O edifício de oito pisos à beira do rio Hudson, projectado pelo arquitecto italiano Renzo Piano (Génova, 1937), custou cerca de 385 milhões de euros, tem 20 mil metros quadrados, um espaço de exposição de 4600 metros quadrados — o dobro do anterior — e vai ser a nova casa de uma colecção com 21 mil peças de três mil artistas representativa da arte moderna e contemporânea na América. “O Whitney não é um edifício, é uma ideia”, declarou recentemente Donna de Salvo, curadora e directora do museu. E a ideia que este novo Whitney quer passar é de uma interrogação permanente e pouco conformada sobre o que é a arte americana.

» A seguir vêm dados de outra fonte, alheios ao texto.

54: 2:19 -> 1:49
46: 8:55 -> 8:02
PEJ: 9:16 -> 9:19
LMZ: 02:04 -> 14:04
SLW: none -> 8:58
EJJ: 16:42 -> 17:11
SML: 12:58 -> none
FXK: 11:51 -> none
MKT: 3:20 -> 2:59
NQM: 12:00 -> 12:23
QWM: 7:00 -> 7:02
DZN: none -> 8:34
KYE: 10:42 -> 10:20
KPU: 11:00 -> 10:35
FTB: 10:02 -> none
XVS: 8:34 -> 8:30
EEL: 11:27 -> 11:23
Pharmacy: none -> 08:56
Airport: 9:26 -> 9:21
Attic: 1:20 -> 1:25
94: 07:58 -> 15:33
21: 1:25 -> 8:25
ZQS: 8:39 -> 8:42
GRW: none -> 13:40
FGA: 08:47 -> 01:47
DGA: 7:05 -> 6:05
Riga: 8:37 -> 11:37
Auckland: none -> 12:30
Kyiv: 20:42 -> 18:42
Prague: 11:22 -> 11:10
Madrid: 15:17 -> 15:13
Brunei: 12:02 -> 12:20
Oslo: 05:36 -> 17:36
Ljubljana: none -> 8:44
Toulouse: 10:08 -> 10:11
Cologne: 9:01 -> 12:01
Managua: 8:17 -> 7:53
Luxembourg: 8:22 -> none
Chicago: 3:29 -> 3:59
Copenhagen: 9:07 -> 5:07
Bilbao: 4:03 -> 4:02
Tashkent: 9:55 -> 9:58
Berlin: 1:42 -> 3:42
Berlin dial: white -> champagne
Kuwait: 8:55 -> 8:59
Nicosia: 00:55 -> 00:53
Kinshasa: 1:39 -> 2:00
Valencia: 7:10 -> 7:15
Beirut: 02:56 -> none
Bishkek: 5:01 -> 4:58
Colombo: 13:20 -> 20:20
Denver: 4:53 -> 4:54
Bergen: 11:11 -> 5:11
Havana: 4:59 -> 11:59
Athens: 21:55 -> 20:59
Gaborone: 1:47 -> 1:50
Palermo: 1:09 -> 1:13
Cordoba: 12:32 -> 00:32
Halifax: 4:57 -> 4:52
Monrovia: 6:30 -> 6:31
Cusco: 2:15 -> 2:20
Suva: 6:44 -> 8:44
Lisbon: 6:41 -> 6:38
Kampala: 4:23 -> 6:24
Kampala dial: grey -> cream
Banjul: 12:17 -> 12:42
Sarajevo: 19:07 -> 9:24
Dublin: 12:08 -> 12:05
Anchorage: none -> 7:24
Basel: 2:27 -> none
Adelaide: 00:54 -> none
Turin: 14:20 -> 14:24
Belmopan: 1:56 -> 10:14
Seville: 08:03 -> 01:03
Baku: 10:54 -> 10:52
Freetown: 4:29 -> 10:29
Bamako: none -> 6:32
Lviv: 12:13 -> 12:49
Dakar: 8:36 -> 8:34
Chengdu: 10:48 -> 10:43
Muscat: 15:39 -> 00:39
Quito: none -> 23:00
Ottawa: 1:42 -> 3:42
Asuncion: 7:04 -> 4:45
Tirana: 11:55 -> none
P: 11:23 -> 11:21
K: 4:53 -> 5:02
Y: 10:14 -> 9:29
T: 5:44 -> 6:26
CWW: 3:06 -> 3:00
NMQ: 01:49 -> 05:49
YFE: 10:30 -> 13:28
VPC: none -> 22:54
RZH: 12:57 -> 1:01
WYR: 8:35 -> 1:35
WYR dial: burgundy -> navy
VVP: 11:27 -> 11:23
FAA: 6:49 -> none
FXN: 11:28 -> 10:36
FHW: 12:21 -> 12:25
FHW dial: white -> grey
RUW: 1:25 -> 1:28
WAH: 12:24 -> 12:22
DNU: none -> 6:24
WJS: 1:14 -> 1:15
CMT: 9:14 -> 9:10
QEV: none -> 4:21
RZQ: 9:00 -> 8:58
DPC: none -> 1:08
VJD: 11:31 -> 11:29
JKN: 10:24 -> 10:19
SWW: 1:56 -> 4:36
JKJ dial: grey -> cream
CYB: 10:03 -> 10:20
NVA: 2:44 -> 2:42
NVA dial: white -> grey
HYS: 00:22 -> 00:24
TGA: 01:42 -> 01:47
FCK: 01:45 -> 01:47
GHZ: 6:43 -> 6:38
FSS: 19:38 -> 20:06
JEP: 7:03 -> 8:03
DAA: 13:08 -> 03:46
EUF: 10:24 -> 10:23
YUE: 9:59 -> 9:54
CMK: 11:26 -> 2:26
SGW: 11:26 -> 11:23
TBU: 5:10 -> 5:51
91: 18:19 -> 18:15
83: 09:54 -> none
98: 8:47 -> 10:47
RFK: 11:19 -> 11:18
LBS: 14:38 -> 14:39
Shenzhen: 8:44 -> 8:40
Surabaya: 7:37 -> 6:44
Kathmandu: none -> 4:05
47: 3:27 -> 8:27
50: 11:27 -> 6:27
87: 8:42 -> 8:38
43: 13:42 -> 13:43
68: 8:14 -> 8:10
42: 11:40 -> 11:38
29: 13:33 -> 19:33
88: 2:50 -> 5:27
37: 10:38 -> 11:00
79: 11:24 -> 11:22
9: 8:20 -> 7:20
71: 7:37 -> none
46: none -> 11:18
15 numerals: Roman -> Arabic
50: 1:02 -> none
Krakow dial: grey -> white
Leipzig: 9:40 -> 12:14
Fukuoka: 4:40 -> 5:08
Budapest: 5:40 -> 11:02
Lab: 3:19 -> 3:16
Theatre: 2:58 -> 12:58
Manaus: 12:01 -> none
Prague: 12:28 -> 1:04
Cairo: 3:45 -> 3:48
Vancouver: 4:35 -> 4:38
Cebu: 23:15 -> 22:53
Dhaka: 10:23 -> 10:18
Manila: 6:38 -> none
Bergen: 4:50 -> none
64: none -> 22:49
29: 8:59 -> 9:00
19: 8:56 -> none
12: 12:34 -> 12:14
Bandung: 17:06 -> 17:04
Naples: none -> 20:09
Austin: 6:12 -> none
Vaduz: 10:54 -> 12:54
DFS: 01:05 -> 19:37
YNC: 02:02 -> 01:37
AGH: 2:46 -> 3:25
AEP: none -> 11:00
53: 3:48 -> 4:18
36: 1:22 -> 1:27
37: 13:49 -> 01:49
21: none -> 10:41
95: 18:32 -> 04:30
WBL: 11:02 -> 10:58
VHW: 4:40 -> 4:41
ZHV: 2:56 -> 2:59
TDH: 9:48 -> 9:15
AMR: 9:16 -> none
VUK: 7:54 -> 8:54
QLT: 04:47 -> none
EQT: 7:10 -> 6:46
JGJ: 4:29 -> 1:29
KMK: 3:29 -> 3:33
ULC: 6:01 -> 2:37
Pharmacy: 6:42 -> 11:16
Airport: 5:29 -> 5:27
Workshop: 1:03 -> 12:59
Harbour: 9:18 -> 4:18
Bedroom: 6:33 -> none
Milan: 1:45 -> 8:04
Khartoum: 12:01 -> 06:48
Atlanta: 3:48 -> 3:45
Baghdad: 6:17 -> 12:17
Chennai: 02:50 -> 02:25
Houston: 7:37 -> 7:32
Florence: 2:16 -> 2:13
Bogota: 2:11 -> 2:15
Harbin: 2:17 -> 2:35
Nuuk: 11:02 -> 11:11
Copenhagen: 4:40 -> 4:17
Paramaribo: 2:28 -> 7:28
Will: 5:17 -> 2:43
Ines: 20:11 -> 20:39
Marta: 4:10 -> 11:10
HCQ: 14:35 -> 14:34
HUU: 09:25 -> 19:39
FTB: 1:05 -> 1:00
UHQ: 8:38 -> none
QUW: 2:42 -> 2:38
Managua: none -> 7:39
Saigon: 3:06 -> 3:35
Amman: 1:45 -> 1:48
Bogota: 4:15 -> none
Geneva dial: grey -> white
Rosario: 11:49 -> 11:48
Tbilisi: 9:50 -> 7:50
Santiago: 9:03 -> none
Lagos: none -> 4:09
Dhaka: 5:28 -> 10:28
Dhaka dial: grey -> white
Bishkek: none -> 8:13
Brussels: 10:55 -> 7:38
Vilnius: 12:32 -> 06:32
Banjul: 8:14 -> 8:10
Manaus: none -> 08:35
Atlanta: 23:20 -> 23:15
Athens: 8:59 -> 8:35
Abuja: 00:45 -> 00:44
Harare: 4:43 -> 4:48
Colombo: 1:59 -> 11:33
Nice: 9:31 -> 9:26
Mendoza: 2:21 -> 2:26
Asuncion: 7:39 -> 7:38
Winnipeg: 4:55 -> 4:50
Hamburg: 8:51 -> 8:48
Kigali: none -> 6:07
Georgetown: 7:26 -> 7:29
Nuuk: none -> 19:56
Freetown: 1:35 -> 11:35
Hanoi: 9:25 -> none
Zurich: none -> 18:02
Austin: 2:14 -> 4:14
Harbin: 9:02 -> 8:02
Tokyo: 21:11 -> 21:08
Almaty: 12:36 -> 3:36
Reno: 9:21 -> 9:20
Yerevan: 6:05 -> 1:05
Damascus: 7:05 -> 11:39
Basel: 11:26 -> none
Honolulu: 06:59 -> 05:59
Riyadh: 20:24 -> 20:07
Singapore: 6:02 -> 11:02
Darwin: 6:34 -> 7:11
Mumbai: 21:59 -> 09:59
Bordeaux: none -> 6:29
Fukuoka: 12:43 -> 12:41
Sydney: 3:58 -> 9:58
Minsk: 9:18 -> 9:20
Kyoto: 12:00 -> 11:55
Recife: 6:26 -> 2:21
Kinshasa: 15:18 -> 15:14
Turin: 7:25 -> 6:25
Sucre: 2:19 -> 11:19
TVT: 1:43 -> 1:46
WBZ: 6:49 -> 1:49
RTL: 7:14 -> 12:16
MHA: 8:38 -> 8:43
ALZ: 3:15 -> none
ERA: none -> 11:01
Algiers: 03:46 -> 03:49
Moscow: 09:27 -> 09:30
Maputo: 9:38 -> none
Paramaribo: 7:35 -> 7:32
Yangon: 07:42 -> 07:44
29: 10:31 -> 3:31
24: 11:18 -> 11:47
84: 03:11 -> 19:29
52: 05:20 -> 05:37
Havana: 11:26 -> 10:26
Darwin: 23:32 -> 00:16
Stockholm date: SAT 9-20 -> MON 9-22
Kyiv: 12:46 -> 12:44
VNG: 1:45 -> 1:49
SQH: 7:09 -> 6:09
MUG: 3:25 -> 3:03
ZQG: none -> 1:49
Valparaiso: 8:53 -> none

Situado no número 99 da Gansevort Street, no Meatpacking District, o museu tem tudo para ser um dos novos protagonistas da cidade de Nova Iorque. É um bloco assimétrico, e segundo os seus criadores, concebido para reflectir o carácter industrial do núcleo urbanístico onde se insere. Cheio de ângulos, terraços com vistas abertas para a cidade, janelas amplas, aço e vidro que se iluminam na luz de fim de tarde, transformando-se num espelho dourado visto desde o rio Hudson, é, à mesma hora, um jogo de sombras olhado a partir da Washington Street, no lugar onde o High Line — o famoso jardim suspenso criado numa antiga via férrea — termina a sua descida até ao West Village. Foi justamente em Gansevoort Street, naquele ponto um estreito corredor de luz vinda do rio, que Renzo Piano colocou a porta de entrada do museu, criando uma espécie de praça ao estilo mediterrânico que amplia o espaço e confere ao conjunto a ilusão de pequena escala, de acolhimento.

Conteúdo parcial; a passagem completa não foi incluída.